Work instructions —
Please repeat, without alteration, the line containing "Dienst schalten oder eine Zahlung oder" and every line that follows it to the end of the entries below, and only those lines.

Transcribed page contents —
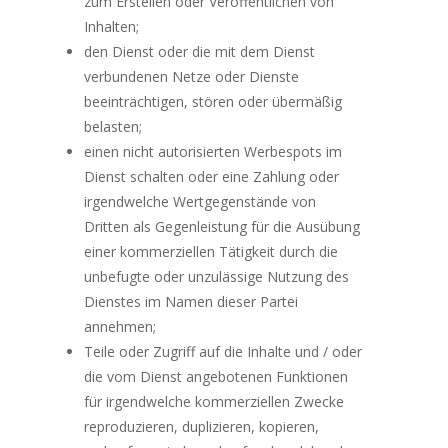
zum Erstellen oder Veröffentlichen von
Inhalten;
den Dienst oder die mit dem Dienst
verbundenen Netze oder Dienste
beeinträchtigen, stören oder übermäßig
belasten;
einen nicht autorisierten Werbespots im
Dienst schalten oder eine Zahlung oder
irgendwelche Wertgegenstände von
Dritten als Gegenleistung für die Ausübung
einer kommerziellen Tätigkeit durch die
unbefugte oder unzulässige Nutzung des
Dienstes im Namen dieser Partei
annehmen;
Teile oder Zugriff auf die Inhalte und / oder
die vom Dienst angebotenen Funktionen
für irgendwelche kommerziellen Zwecke
reproduzieren, duplizieren, kopieren,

Reply —
Dienst schalten oder eine Zahlung oder
irgendwelche Wertgegenstände von
Dritten als Gegenleistung für die Ausübung
einer kommerziellen Tätigkeit durch die
unbefugte oder unzulässige Nutzung des
Dienstes im Namen dieser Partei
annehmen;
Teile oder Zugriff auf die Inhalte und / oder
die vom Dienst angebotenen Funktionen
für irgendwelche kommerziellen Zwecke
reproduzieren, duplizieren, kopieren,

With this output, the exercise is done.